Podeszli, kiedy zatrzymaliśmy samochód. Żaden z nich nie wyglądał na przewodnika. Przez chwilę siedzieliśmy przy zamkniętych drzwiach, nie wiedząc: otworzyć okno, czy uciekać. „Hello, I’m Salim. Im Your Guide.” – chłopak w czarnej, skórzanej kurtce pokazał nam swoją komórkę. Była na niej historia naszej rozmowy z Facebooka. Salim słabo mówił po angielsku. Zadzwonił do swojego kolegi – Islama, którego, też znaliśmy wyłącznie z internetu. „Welcome to Jordan „. Wszystko wskazywało na to, że byli to ludzie z którymi się umawialiśmy. Ale jakoś to nie wyglądało tak jak powinno. Przewodnik powinien być w polarze i w sportowych butach, a nie w czarnej skórze. Powinien mówić po angielsku. Nie powinien wyglądać jak cinkciarz!

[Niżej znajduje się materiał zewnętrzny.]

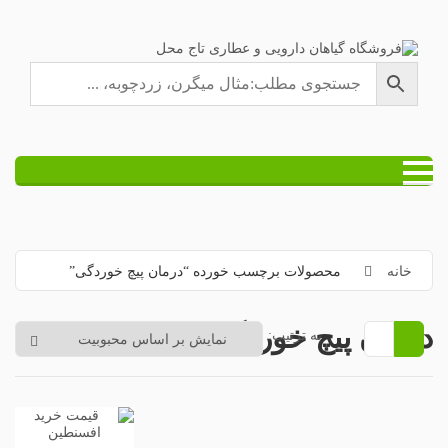
خانه
محصولات برچسب خورده “درمان پیچ خوردگی”
درمان پیچ خوردگی
به ترتیب:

– Teraz z Salimem pojedziecie do przyjemnego miejsca w górach i przy herbacie poczekacie na waszych towarzyszy – głos Islama w słuchawce był przyjazny – Kiedy przyjadą, ruszycie do  naszego beduińskiego namiotu na nocleg. Noc jest piękna, herbata pyszna, cieszcie się urokami Jordanii!

Należy myśleć pozytywnie. Więc wyobraziłem sobie bar w górskiej dolinie, z kelnerem donoszącym kolejne herbaty (wiadomo, że nie piwo) i z baranem z wolna obracającym się na ruszcie. (Aśka jest wegetarianką, ale może będą mieli jakąś grillowaną rzepę).

Salim z małym plecakiem wpakował się do naszego samochodu, a pickup gdzieś odjechał. Ruszyliśmy krętą i wąską drogą wzdłuż wąwozu. Przez chwilę migały nam za szybą jakieś zabudowania. Potem zastąpiła je ciemność. Góry, gwiazdy, kamienie na poboczu. I wrażenie, że zagłębiamy się w pustkowie. Pogawędka szła nam słabo. Na tyle, na ile pozwalał skromy zasób słów. Mijały kolejne minuty, coraz bardziej milczące. Kiedy straciliśmy zasięg w telefonach, po raz pierwszy pojawiło się pytanie: „Czy to na pewno był dobry pomysł?”.

Minęła niecała godzina takiej podróży, przerywana nerwowymi pytaniami: „Masz zasięg?” I nikomu bynajmniej nie chodziło o sprawdzenie najnowszych wiadomości na Facebooku. Wciąż oddalaliśmy się od cywilizacji. Wydawało mam się że jedziemy po księżycu.  I nagle po środku tego pustkowia Salim nagle powiedział: „Tu się zatrzymujemy”!

Gdzie? Przecież tu nic nie ma! Wyszliśmy z samochodu. Obok drogi kamienna zatoczka, dalej zbocze, które urywa się przepaścią, ruiny jakichś budynków, ciemno,  gwiazdy… i za cholerę nie chce być romantycznie! „Masz zasięg?”, „Czy to na pewno był dobry pomysł?”

– Napijemy się herbaty” – oznajmił Salim.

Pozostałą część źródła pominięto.